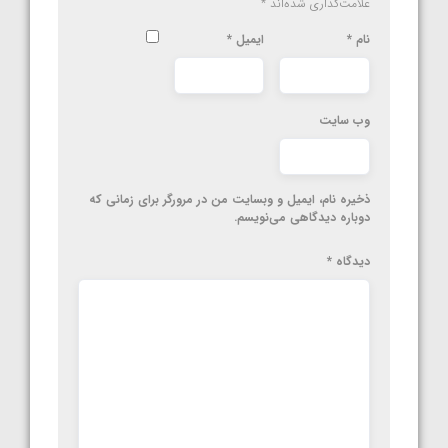
علامت‌گذاری شده‌اند
*
نام
*
ایمیل
*
وب‌ سایت
ذخیره نام، ایمیل و وبسایت من در مرورگر برای زمانی که
دوباره دیدگاهی می‌نویسم.
دیدگاه
*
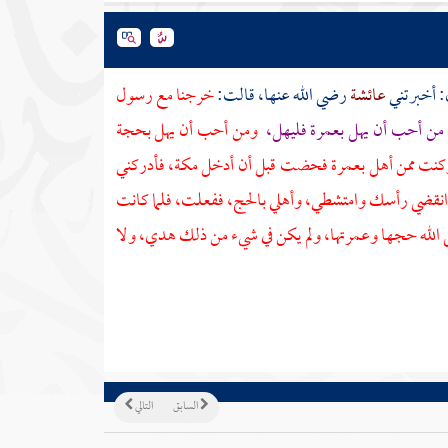
: أخبرتني
عائشة
رضي الله عنها، قالت:
خرجنا مع رسول
من أحب أن يهل بعمرة فليهل،
ومن أحب أن يهل بحجة
 وكنت ممن أهل بعمرة فحضت قبل أن أدخل
مكة،
فأدركني
انقضي رأسك وامتشطي، وأهلي بالحج، ففعلت، فلما كانت
 الله حجها وعمرتها، ولم يكن في شيء من ذلك هدي، ولا
السابق
التالي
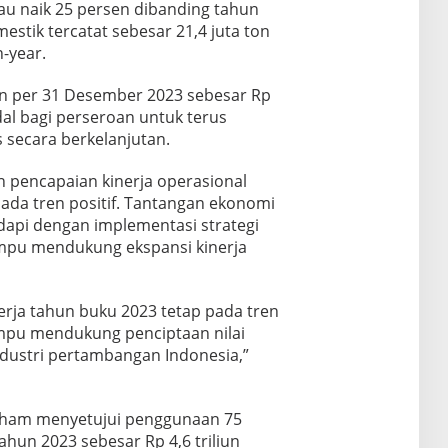
tau naik 25 persen dibanding tahun
stik tercatat sebesar 21,4 juta ton
-year.
aan per 31 Desember 2023 sebesar Rp
odal bagi perseroan untuk terus
 secara berkelanjutan.
n pencapaian kinerja operasional
pada tren positif. Tantangan ekonomi
dapi dengan implementasi strategi
ampu mendukung ekspansi kinerja
erja tahun buku 2023 tetap pada tren
ampu mendukung penciptaan nilai
ndustri pertambangan Indonesia,”
aham menyetujui penggunaan 75
ahun 2023 sebesar Rp 4,6 triliun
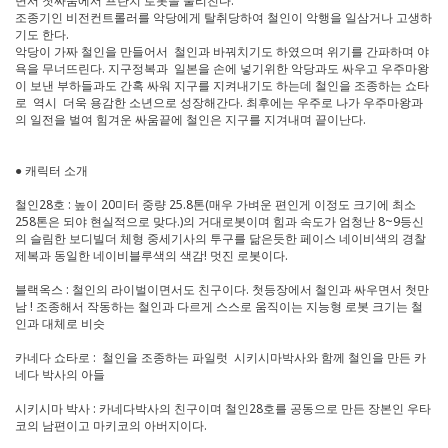
면서 첫싸움에서 프란치 로봇을 물리친다.
조종기인 비전컨트롤러를 악당에게 탈취당하여 철인이 악행을 일삼거나 고생하
기도 한다.
악당이 가짜 철인을 만들어서 철인과 바꿔치기도 하였으며 위기를 간파하며 야
욕을 무너뜨린다. 지구정복과 일본을 손에 넣기위한 악당과도 싸우고 우주마왕
이 보낸 부하들과도 간혹 싸워 지구를 지켜내기도 하는데 철인을 조종하는 쇼타
로 역시 더욱 용감한 소년으로 성장해간다. 최후에는 우주로 나가 우주마왕과
의 일전을 벌여 힘겨운 싸움끝에 철인은 지구를 지겨내며 끝이난다.
● 캐릭터 소개
철인28호 : 높이 20미터 중량 25.8톤(매우 가벼운 편인게 이정도 크기에 최소
258톤은 되야 현실적으로 맞다.)의 거대로봇이며 힘과 속도가 엄청난 8~9등신
의 슬림한 보디빌더 체형 중세기사의 투구를 닮은듯한 페이스 네이비색의 경찰
제복과 동일한 네이비블루색의 색감! 멋진 로봇이다.
블랙옥스 : 철인의 라이벌이면서도 친구이다. 첫등장에서 철인과 싸우면서 첫만
남 ! 조종해서 작동하는 철인과 다르게 스스로 움직이는 지능형 로봇 크기는 철
인과 대체로 비슷
카네다 쇼타로 : 철인을 조종하는 파일럿 시키시마박사와 함께 철인을 만든 카
네다 박사의 아들
시키시마 박사 : 카네다박사의 친구이며 철인28호를 공동으로 만든 장본인 우타
코의 남편이고 마키코의 아버지이다.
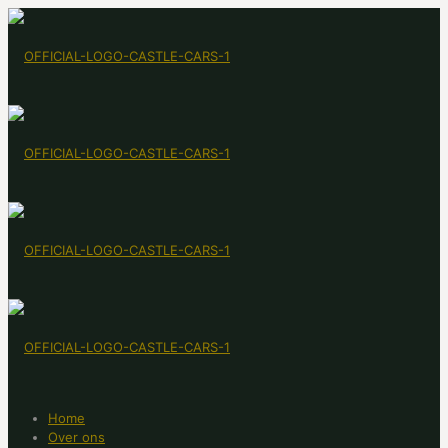
Home
Over ons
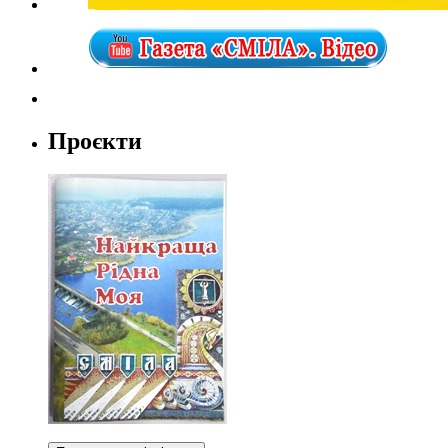
Проєкти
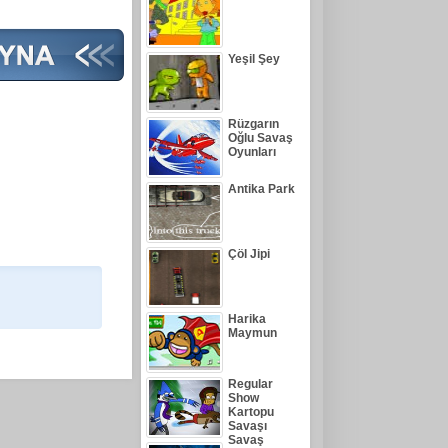
Yeşil Şey
Rüzgarın
Oğlu Savaş
Oyunları
Antika Park
Çöl Jipi
Harika
Maymun
Regular
Show
Kartopu
Savaşı
Savaş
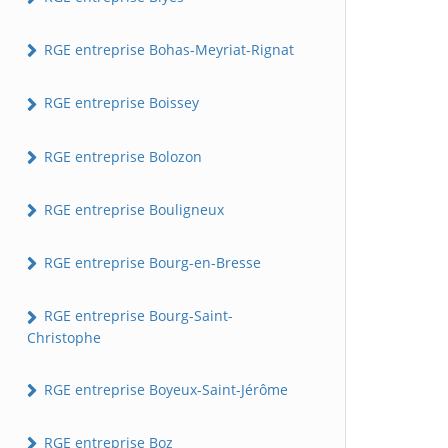
RGE entreprise Bohas-Meyriat-Rignat
RGE entreprise Boissey
RGE entreprise Bolozon
RGE entreprise Bouligneux
RGE entreprise Bourg-en-Bresse
RGE entreprise Bourg-Saint-
Christophe
RGE entreprise Boyeux-Saint-Jérôme
RGE entreprise Boz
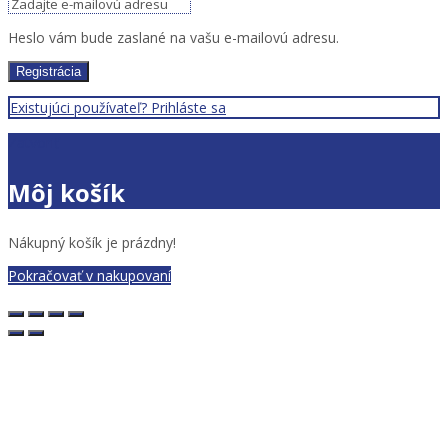
Heslo vám bude zaslané na vašu e-mailovú adresu.
Registrácia
Existujúci používateľ? Prihláste sa
Zatvoriť
Môj košík
Nákupný košík je prázdny!
Pokračovať v nakupovaní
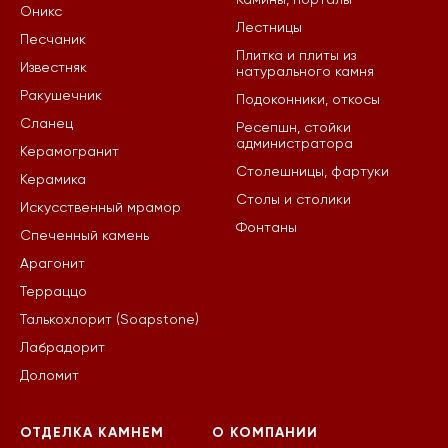
Камины, порталы
Оникс
Лестницы
Песчаник
Плитка и плиты из
Известняк
натурального камня
Ракушечник
Подоконники, откосы
Сланец
Ресепшн, стойки
администратора
Керамогранит
Столешницы, фартуки
Керамика
Столы и столики
Искусственный мрамор
Фонтаны
Спеченный камень
Арагонит
Терраццо
Талькохлорит (Soapstone)
Лабрадорит
Доломит
ОТДЕЛКА КАМНЕМ
О КОМПАНИИ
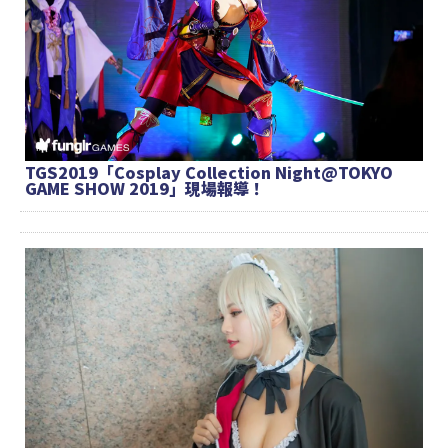
TGS2019「Cosplay Collection Night@TOKYO
GAME SHOW 2019」現場報導！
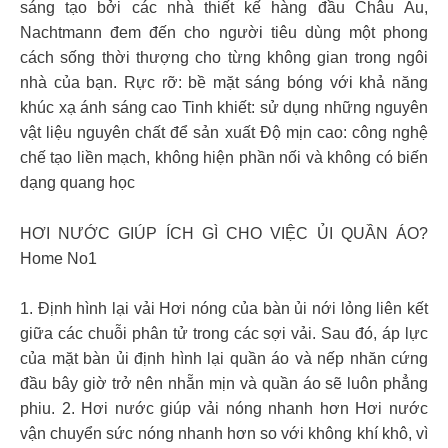
sáng tạo bởi các nhà thiết kế hàng đầu Châu Âu,
Nachtmann đem đến cho người tiêu dùng một phong
cách sống thời thượng cho từng không gian trong ngôi
nhà của bạn. Rực rỡ: bề mặt sáng bóng với khả năng
khúc xạ ánh sáng cao Tinh khiết: sử dụng những nguyên
vật liệu nguyên chất để sản xuất Độ mịn cao: công nghệ
chế tạo liền mạch, không hiện phần nối và không có biến
dạng quang học
HƠI NƯỚC GIÚP ÍCH GÌ CHO VIỆC ỦI QUẦN ÁO?
Home No1
1. Định hình lại vải Hơi nóng của bàn ủi nới lỏng liên kết
giữa các chuỗi phân tử trong các sợi vải. Sau đó, áp lực
của mặt bàn ủi định hình lại quần áo và nếp nhăn cứng
đầu bây giờ trở nên nhẵn mịn và quần áo sẽ luôn phẳng
phiu. 2. Hơi nước giúp vải nóng nhanh hơn Hơi nước
vận chuyển sức nóng nhanh hơn so với không khí khô, vì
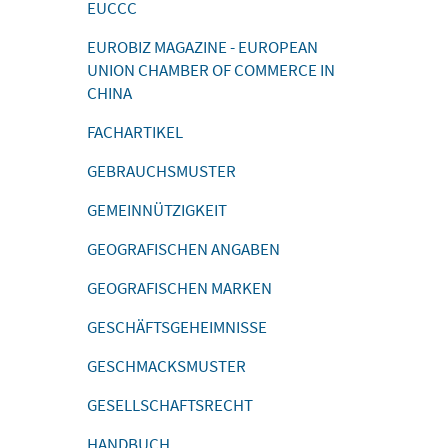
EUCCC
EUROBIZ MAGAZINE - EUROPEAN
UNION CHAMBER OF COMMERCE IN
CHINA
FACHARTIKEL
GEBRAUCHSMUSTER
GEMEINNÜTZIGKEIT
GEOGRAFISCHEN ANGABEN
GEOGRAFISCHEN MARKEN
GESCHÄFTSGEHEIMNISSE
GESCHMACKSMUSTER
GESELLSCHAFTSRECHT
HANDBUCH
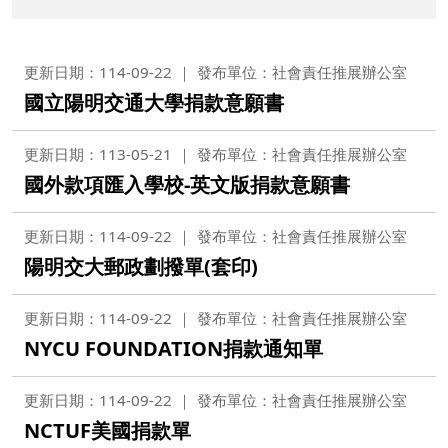
更新日期：114-09-22
發布單位：社會責任推展辦公室
國立陽明交通大學捐款意願書
更新日期：113-05-21
發布單位：社會責任推展辦公室
國外款項匯入學校-英文版捐款意願書
更新日期：114-09-22
發布單位：社會責任推展辦公室
陽明交大郵政劃撥單(套印)
更新日期：114-09-22
發布單位：社會責任推展辦公室
NYCU FOUNDATION捐款通知單
更新日期：114-09-22
發布單位：社會責任推展辦公室
NCTUF美國捐款單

=======

Would you return the material above exactly, apart from its pictures?

▸ WORKED SOLUTION:
علامت‌گذاری شده‌اند
*
نام
*
ایمیل
*
وب‌ سایت
ذخیره نام، ایمیل و وبسایت من در مرورگر برای زمانی که
دوباره دیدگاهی می‌نویسم.
دیدگاه
*
: أخبرتني
عائشة
رضي الله عنها، قالت:
خرجنا مع رسول
من أحب أن يهل بعمرة فليهل،
ومن أحب أن يهل بحجة
 وكنت ممن أهل بعمرة فحضت قبل أن أدخل
مكة،
فأدركني
انقضي رأسك وامتشطي، وأهلي بالحج، ففعلت، فلما كانت
 الله حجها وعمرتها، ولم يكن في شيء من ذلك هدي، ولا
السابق
التالي
tau naik 25 persen dibanding tahun
stik tercatat sebesar 21,4 juta ton
-year.
aan per 31 Desember 2023 sebesar Rp
odal bagi perseroan untuk terus
 secara berkelanjutan.
n pencapaian kinerja operasional
pada tren positif. Tantangan ekonomi
dapi dengan implementasi strategi
ampu mendukung ekspansi kinerja
erja tahun buku 2023 tetap pada tren
ampu mendukung penciptaan nilai
ndustri pertambangan Indonesia,”
aham menyetujui penggunaan 75
ahun 2023 sebesar Rp 4,6 triliun
면서 첫싸움에서 프란치 로봇을 물리친다.
조종기인 비전컨트롤러를 악당에게 탈취당하여 철인이 악행을 일삼거나 고생하
기도 한다.
악당이 가짜 철인을 만들어서 철인과 바꿔치기도 하였으며 위기를 간파하며 야
욕을 무너뜨린다. 지구정복과 일본을 손에 넣기위한 악당과도 싸우고 우주마왕
이 보낸 부하들과도 간혹 싸워 지구를 지켜내기도 하는데 철인을 조종하는 쇼타
로 역시 더욱 용감한 소년으로 성장해간다. 최후에는 우주로 나가 우주마왕과
의 일전을 벌여 힘겨운 싸움끝에 철인은 지구를 지겨내며 끝이난다.
● 캐릭터 소개
철인28호 : 높이 20미터 중량 25.8톤(매우 가벼운 편인게 이정도 크기에 최소
258톤은 되야 현실적으로 맞다.)의 거대로봇이며 힘과 속도가 엄청난 8~9등신
의 슬림한 보디빌더 체형 중세기사의 투구를 닮은듯한 페이스 네이비색의 경찰
제복과 동일한 네이비블루색의 색감! 멋진 로봇이다.
블랙옥스 : 철인의 라이벌이면서도 친구이다. 첫등장에서 철인과 싸우면서 첫만
남 ! 조종해서 작동하는 철인과 다르게 스스로 움직이는 지능형 로봇 크기는 철
인과 대체로 비슷
카네다 쇼타로 : 철인을 조종하는 파일럿 시키시마박사와 함께 철인을 만든 카
네다 박사의 아들
시키시마 박사 : 카네다박사의 친구이며 철인28호를 공동으로 만든 장본인 우타
코의 남편이고 마키코의 아버지이다.
Home
Over ons
Проєкти
Yeşil Şey
Rüzgarın
Oğlu Savaş
Oyunları
Antika Park
Çöl Jipi
Harika
Maymun
Regular
Show
Kartopu
Savaşı
Savaş
RGE entreprise Bohas-Meyriat-Rignat
RGE entreprise Boissey
RGE entreprise Bolozon
RGE entreprise Bouligneux
RGE entreprise Bourg-en-Bresse
RGE entreprise Bourg-Saint-
Christophe
RGE entreprise Boyeux-Saint-Jérôme
RGE entreprise Boz
Heslo vám bude zaslané na vašu e-mailovú adresu.
Registrácia
Existujúci používateľ? Prihláste sa
Zatvoriť
Môj košík
Nákupný košík je prázdny!
Pokračovať v nakupovaní
Камины, порталы
Оникс
Лестницы
Песчаник
Плитка и плиты из
Известняк
натурального камня
Ракушечник
Подоконники, откосы
Сланец
Ресепшн, стойки
администратора
Керамогранит
Столешницы, фартуки
Керамика
Столы и столики
Искусственный мрамор
Фонтаны
Спеченный камень
Арагонит
Терраццо
Талькохлорит (Soapstone)
Лабрадорит
Доломит
ОТДЕЛКА КАМНЕМ
О КОМПАНИИ
TGS2019「Cosplay Collection Night@TOKYO
GAME SHOW 2019」現場報導！
sáng tạo bởi các nhà thiết kế hàng đầu Châu Âu,
Nachtmann đem đến cho người tiêu dùng một phong
cách sống thời thượng cho từng không gian trong ngôi
nhà của bạn. Rực rỡ: bề mặt sáng bóng với khả năng
khúc xạ ánh sáng cao Tinh khiết: sử dụng những nguyên
vật liệu nguyên chất để sản xuất Độ mịn cao: công nghệ
chế tạo liền mạch, không hiện phần nối và không có biến
dạng quang học
HƠI NƯỚC GIÚP ÍCH GÌ CHO VIỆC ỦI QUẦN ÁO?
Home No1
1. Định hình lại vải Hơi nóng của bàn ủi nới lỏng liên kết
giữa các chuỗi phân tử trong các sợi vải. Sau đó, áp lực
của mặt bàn ủi định hình lại quần áo và nếp nhăn cứng
đầu bây giờ trở nên nhẵn mịn và quần áo sẽ luôn phẳng
phiu. 2. Hơi nước giúp vải nóng nhanh hơn Hơi nước
vận chuyển sức nóng nhanh hơn so với không khí khô, vì
EUCCC
EUROBIZ MAGAZINE - EUROPEAN
UNION CHAMBER OF COMMERCE IN
CHINA
FACHARTIKEL
GEBRAUCHSMUSTER
GEMEINNÜTZIGKEIT
GEOGRAFISCHEN ANGABEN
GEOGRAFISCHEN MARKEN
GESCHÄFTSGEHEIMNISSE
GESCHMACKSMUSTER
GESELLSCHAFTSRECHT
HANDBUCH
更新日期：114-09-22
發布單位：社會責任推展辦公室
國立陽明交通大學捐款意願書
更新日期：113-05-21
發布單位：社會責任推展辦公室
國外款項匯入學校-英文版捐款意願書
更新日期：114-09-22
發布單位：社會責任推展辦公室
陽明交大郵政劃撥單(套印)
更新日期：114-09-22
發布單位：社會責任推展辦公室
NYCU FOUNDATION捐款通知單
更新日期：114-09-22
發布單位：社會責任推展辦公室
NCTUF美國捐款單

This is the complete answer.